Today I went to move the mw-FedoraBadges extension out of staging and into production. When I did this, I moved all of the files that I modified from our modules-staging/mediawiki directory into modules/mediawiki - or so I thought.

It turns out that I missed one file - the module manifest, which had an important change in it: it added the mediawiki-FedoraBadges package as a required package on machines which include the mediawiki module. The other files (a small CSS tweak, and a much more important one-line change to the wiki’s LocalSettings.php config file, which included the extension) all deployed just fine. But since LocalSettings.php had updated and the servers knew nothing of the package that LocalSettings.php was requiring, things started to 500.

Luckily, when I make big changes like this, I only trigger a run of Puppet on a very small subset of our app servers – in this case, one server. As soon as it updated all files but didn’t show any sign of installing a new package, I knew what I had done.

I quickly checked the haproxy status page of one of our proxies (it didn’t matter which, since they largely share the same configuration), to make sure that it had pulled the app server out of its internal round-robin.

I saw this and instantly breathed a sigh of relief:

haproxy saves the day

I added the package requirement to the Puppet manifest and re-ran Puppet on app01. A few seconds and a haproxy-status-page refresh later, all was green again.

At this point, I figured that everything was fine. app01 seemed to be doing fine and serving traffic, so I ran Puppet on the rest of the servers. Ut oh.

I waited a while for Puppet to run (I was using Ansible on our config management server, lockbox01 to trigger the Puppet run on appXX). After a while of getting impatient, I refreshed the haproxy status page again, and saw that app01 was just fine, but all the other app servers had gone red in the fp-wiki section. Oh crap.

I flipped back to the terminal, and saw that the Puppet runs had finally finished. mediawiki-FedoraBadges 404’d when Puppet tried to install it via yum. What the heck?

I looked closer and saw that it was actually trying to install the old version of mw-FedoraBadges - the one that had been in staging, which was a slightly different version number than the one I was deploying. Yum had cached the old version number, when it had last read the repo data of our infrastructure repo and Puppet had failed to expire-cache to ensure the latest version was being obtained.

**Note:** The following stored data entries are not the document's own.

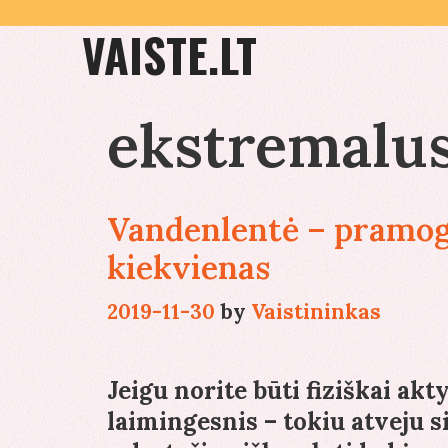
Skip
VAISTE.LT
to
content
ekstremalus
Vandenlentė – pramoga
kiekvienas
2019-11-30
by
Vaistininkas
Jeigu norite būti fiziškai akt
laimingesnis – tokiu atveju s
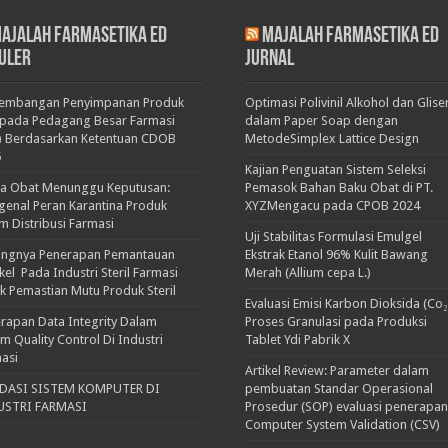
ajalah Farmasetika Ed
Majalah Farmasetika Ed
uler
Jurnal
kembangan Penyimpanan Produk
Optimasi Polivinil Alkohol dan Glise
pada Pedagang Besar Farmasi
dalam Paper Soap dengan
) Berdasarkan Ketentuan CDOB
MetodeSimplex Lattice Design
5
Kajian Penguatan Sistem Seleksi
ka Obat Menunggu Keputusan:
Pemasok Bahan Baku Obat di PT.
enal Peran Karantina Produk
XYZMengacu pada CPOB 2024
m Distribusi Farmasi
Uji Stabilitas Formulasi Emulgel
ingnya Penerapan Pemantauan
Ekstrak Etanol 96% Kulit Bawang
ikel Pada Industri Steril Farmasi
Merah (Allium cepa L.)
k Pemastian Mutu Produk Steril
Evaluasi Emisi Karbon Dioksida (Co₂
rapan Data Integrity Dalam
Proses Granulasi pada Produksi
em Quality Control Di Industri
Tablet Ydi Pabrik X
asi
Artikel Review: Parameter dalam
IDASI SISTEM KOMPUTER DI
pembuatan Standar Operasional
USTRI FARMASI
Prosedur (SOP) evaluasi penerapan
Computer System Validation (CSV)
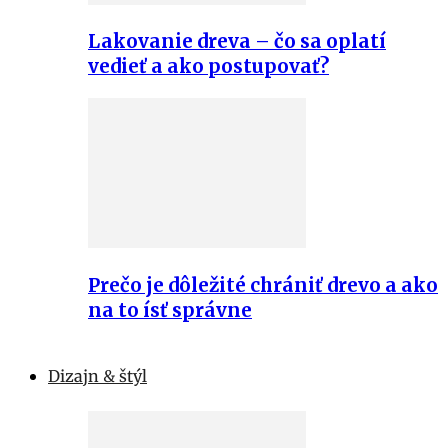
Lakovanie dreva – čo sa oplatí
vedieť a ako postupovať?
Prečo je dôležité chrániť drevo a ako
na to ísť správne
Dizajn & štýl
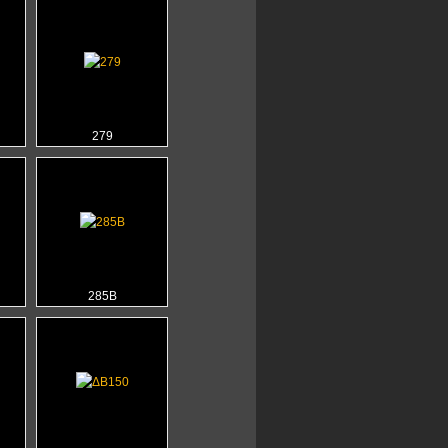
279
285B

I used Ansible to yum clean expire-cache on all app servers, re-ran Puppet on them, and everything returned to green instantly.

We never hit outage, but for about 1-2 minutes our wiki was running on one app server. Haproxy had saved me from outage not once today, but twice. In about five minutes. I now love haproxy. :)

In slightly less stressful news, now you can show off your Fedora Badges on your user page in the Fedora Wiki.

Simply add:

{{ #fedorabadges: your_fas_username }}

where you want them to appear, and

{{ #fedorabadgescount: your_fas_username }}

anywhere you want a count of your badges to appear.

You might need to add ?action=purge to your userpage the first time, if anything goes weird with caching. The extension leverages caching because of the fact that it has to call out to Tahrir (which has the Badges information) to get your list of badges. This call is potentially really slow, and caching makes it be slow once, instead of on every page load.

The cache should last ~24 hours I believe, so at most, someone’s badges, as displayed on their user page, will be 23 hours and 59 minutes out of date. You can always purge the cache by adding ?action=purge to the URL of the user page.

As an alternative (but hacky) way around this, I’m thinking about having the badge awarder purge the cache of the awardee’s user page, when they are awarded a badge. It can do this asynchronously and best effort with no real downside if it fails, because it’s pretty low priority. I have no idea if this is something worth pursuing, but it sounds hacky.